About this task: When copying the records below, keep every word as it is and drop the images.

Material provided:
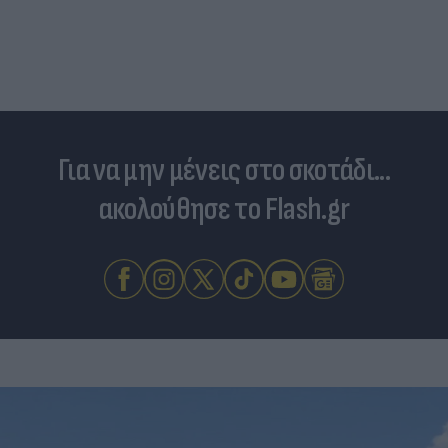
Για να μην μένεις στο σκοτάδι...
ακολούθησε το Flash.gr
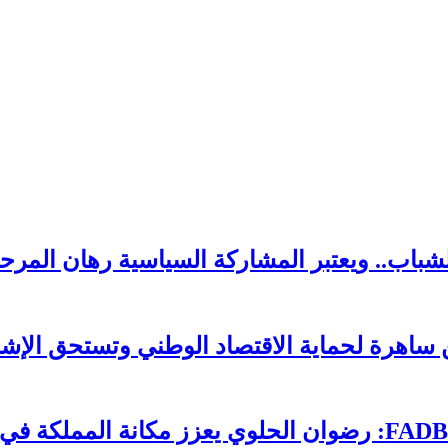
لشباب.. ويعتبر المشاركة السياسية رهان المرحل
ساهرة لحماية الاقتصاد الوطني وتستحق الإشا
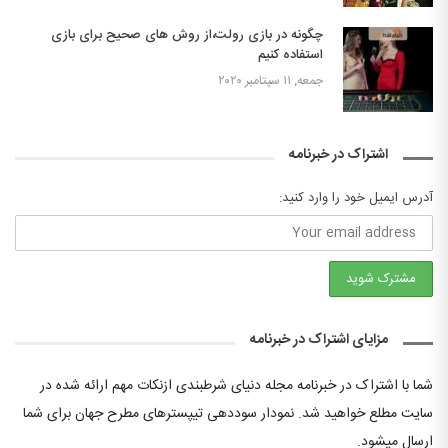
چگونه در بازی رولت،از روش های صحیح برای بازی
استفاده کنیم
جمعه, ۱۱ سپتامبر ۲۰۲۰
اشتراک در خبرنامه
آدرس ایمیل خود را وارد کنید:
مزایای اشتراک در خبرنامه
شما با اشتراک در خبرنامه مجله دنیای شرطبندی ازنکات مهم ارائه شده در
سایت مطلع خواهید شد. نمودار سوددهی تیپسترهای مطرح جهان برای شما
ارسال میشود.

The completed task:
Για να μην μένεις στο σκοτάδι...
ακολούθησε το Flash.gr
لشباب.. ويعتبر المشاركة السياسية رهان المرحل
ساهرة لحماية الاقتصاد الوطني وتستحق الإشا
چگونه در بازی رولت،از روش های صحیح برای بازی
استفاده کنیم
جمعه, ۱۱ سپتامبر ۲۰۲۰
اشتراک در خبرنامه
آدرس ایمیل خود را وارد کنید:
مزایای اشتراک در خبرنامه
شما با اشتراک در خبرنامه مجله دنیای شرطبندی ازنکات مهم ارائه شده در
سایت مطلع خواهید شد. نمودار سوددهی تیپسترهای مطرح جهان برای شما
ارسال میشود.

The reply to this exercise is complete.